ICEブレント原油は10月初めに1バレル=80米ドルの大台を突破し、12月には同90米ドルまで上昇した。現時点では100米ドル弱と、金融危機以来の高値水準に達している。原油相場を押し上げたのは、米国の追加量的緩和第2弾(QE2)や世界需要への強気見通し、北半球における今冬の厳しい寒さなど。最近では一部のアラブ諸国の政情不安が供給不安を招く要因だ。ただ、QE2は今年6月に終わり、QE2に対する内外の批判が続く中で、第3弾(QE3)は不透明な状況。BOCIはこうした要因を指摘し、原油相場がほぼ短期的なピーク水準に達した、あるいは近く達する可能性が高いとみている。

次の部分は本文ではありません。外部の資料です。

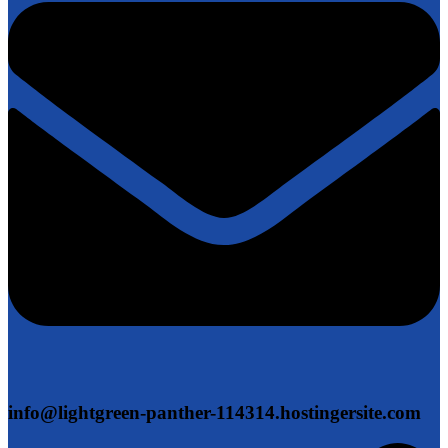
info@lightgreen-panther-114314.hostingersite.com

10-12月期の高騰を受け、ブレント原油の昨年の平均価格は同80.2米ドルと、BOCI予想の79.2米ドルを上回った。BOCIはこれに伴い、2011年、12年の予想平均価格をいずれも94米ドルに上方修正(修正前想定値は11年が84.9米ドル、12年が87.3米ドル)。同時、原油価格に関する長期見通しも90米ドルから94米ドルに上方修正した。
一方、中国国内では、政府当局が昨年12月22日に石油製品値上げを実施し、ガソリン、軽油価格をそれぞれ1トン当たり310元、300元の幅で引き上げた。インフレ抑制策が最重要課題となる中、中国政府は「原油相場連動型の石油製品価格決定メカニズム」をほぼ規定どおり履行している。BOCIは原油相場が現行レベルで高止まりした場合、政府が再び石油製品値上げに動く可能性を指摘しながらも、3月初めの重要政治会議(全人代および政協会議)が終わるまでは値上げを見送るとの見方。4月初めに1トン当たり200元の引き上げを実施すると予想している。
人民元の対米ドル相場は現在1米ドル=6.582元の水準にあるが、BOCIのエコノミストは年末までに同6.22元まで元高が進むと予測している。米ドル建てで原油を調達し、人民元建てで製品を販売している国内の石油精製会社にとっては、人民元高がコスト増大圧力の軽減につながる見込み。BOCIは自社の原油想定値と石油製品の値上げ見通しに基づき、石油精製銘柄の収益性はかなり良好との見方を示している。
中国政府は昨年6月、新疆ウイグル自治区で原油・ガスを課税対象とする資源税改革を先行実施し、11月にはさらに11省・自治区に対象を広げたが、これはBOCIの予想より約2カ月遅いタイミング。これに伴い、BOCIは全国規模での実施が当初予想の今年初めより先送りされ、6月ごろとなる可能性を指摘している。